The reason for this change is that the global economy is not rooted in the
city in the sense of depending on control of the city as a whole. It is
instead an island economy, literally so within the island of Manhattan in
New York, architecturally so in places like Canary Wharf in London, which
resemble the imperial compounds of an earlier era. As sociologists John
Mollenkopf and Manuel Castells have shown, this global wealth does not
trickle down or spread out very far beyond the global enclave.
Indeed, the politics of the global enclave cultivates a kind of indifference
to the city which Marcel Proust, in an entirely different context, called
the "passive beloved" phenomenon. Threatening to leave, go anywhere in the
world, the global firm is given enormous tax breaks to stay - a profitable
seduction made possible by the firm appearing indifferent to the places
where it touches down. In other words globalisation poses a problem of
citizenship in cities as well as nations. Cities can't tap into the wealth
of these corporations, and the corporations take little responsibility for
their own presence in the city. The threat of absence, of leaving, makes
possible this avoidance of responsibility; and we lack the political
mechanisms to make unstable, flexible institutions contribute fairly for the
privileges they enjoy in the city.
All this has an impact on urban civil society which rests on a compromise
based on mutual dissociation. That means the truce of leaving one another
alone, the peace of mutual indifference. This is one reason why, on the
positive side, the modern city is like an accordion easily able to expand to
accommodate new waves of migrants - the pockets of difference are sealed. On
the negative side, mutual accommodation through dissociation spells the end
of citizenship practices - which mean understanding divergent interests - as
well as a loss of simple human curiosity about other people.

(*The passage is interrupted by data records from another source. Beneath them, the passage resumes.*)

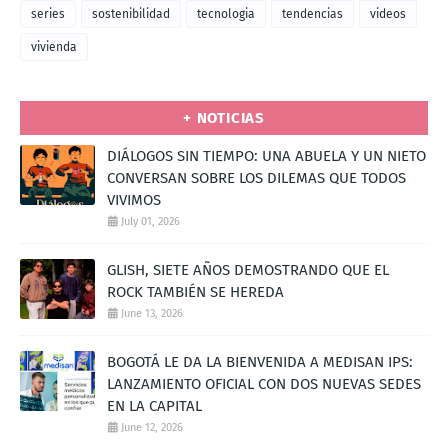
series
sostenibilidad
tecnologia
tendencias
videos
vivienda
+ NOTICIAS
DIÁLOGOS SIN TIEMPO: UNA ABUELA Y UN NIETO
CONVERSAN SOBRE LOS DILEMAS QUE TODOS
VIVIMOS
July 01, 2026
GLISH, SIETE AÑOS DEMOSTRANDO QUE EL
ROCK TAMBIÉN SE HEREDA
June 13, 2026
BOGOTÁ LE DA LA BIENVENIDA A MEDISAN IPS:
LANZAMIENTO OFICIAL CON DOS NUEVAS SEDES
EN LA CAPITAL
June 12, 2026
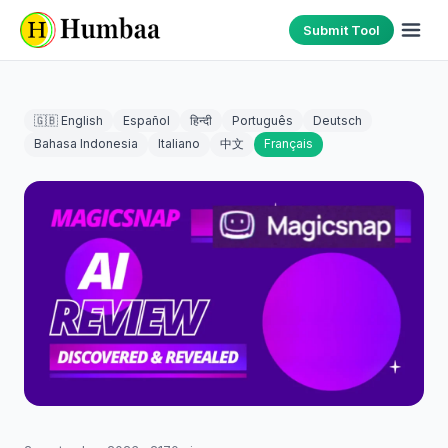
Submit Tool
🇬🇧 English
Español
हिन्दी
Português
Deutsch
Bahasa Indonesia
Italiano
中文
Français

At the same time, the flexibility of the modern workplace creates a sense of
incompleteness. Flexible time is serial - you do one project, then another
unrelated one - rather than cumulative. But there is no sense that, because
something is missing in your own life, you should turn outward to others,
toward that "neighbourliness of strangers".

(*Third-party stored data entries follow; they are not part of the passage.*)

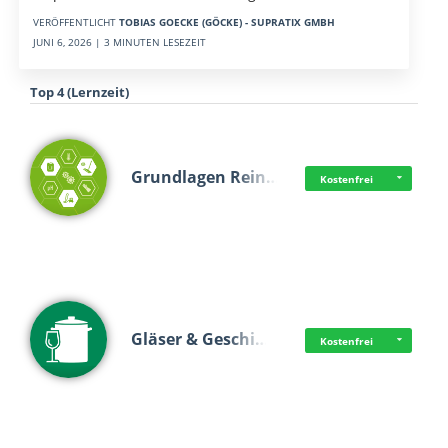
VERÖFFENTLICHT
TOBIAS GOECKE (GÖCKE) - SUPRATIX GMBH
JUNI 6, 2026 | 3 MINUTEN LESEZEIT
Top 4 (Lernzeit)
Grundlagen Rein…
Kostenfrei
Gläser & Geschi…
Kostenfrei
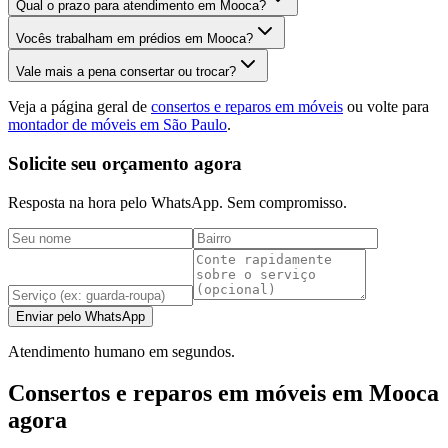
Qual o prazo para atendimento em Mooca?
Vocês trabalham em prédios em Mooca?
Vale mais a pena consertar ou trocar?
Veja a página geral de
consertos e reparos em móveis
ou volte para
montador de móveis em São Paulo
.
Solicite seu orçamento agora
Resposta na hora pelo WhatsApp. Sem compromisso.
Enviar pelo WhatsApp
Atendimento humano em segundos.
Consertos e reparos em móveis em Mooca
agora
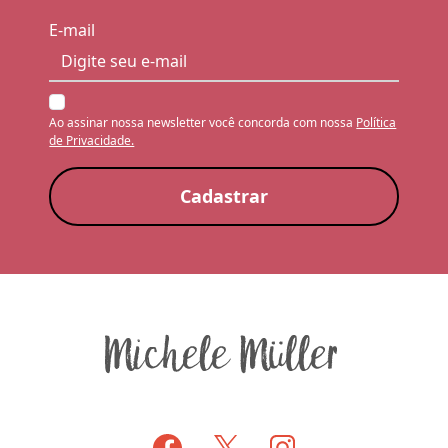
E-mail
Ao assinar nossa newsletter você concorda com nossa
Política
de Privacidade.
Cadastrar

That suggests something about the art of making better cities today. We need
to overlay different activities in the same space, as family activity once
overlay working space. The incompleteness of capitalist time returns us to
the issue which marked the very emergence of the industrial city. A city
which broke apart the domus - that spatial relation which had, before the
coming of industrial capitalism, combined family, work, ceremonial public
spaces and more informal social spaces. Today, we need to repair the
collectivity of space to combat the serial time of modern labour.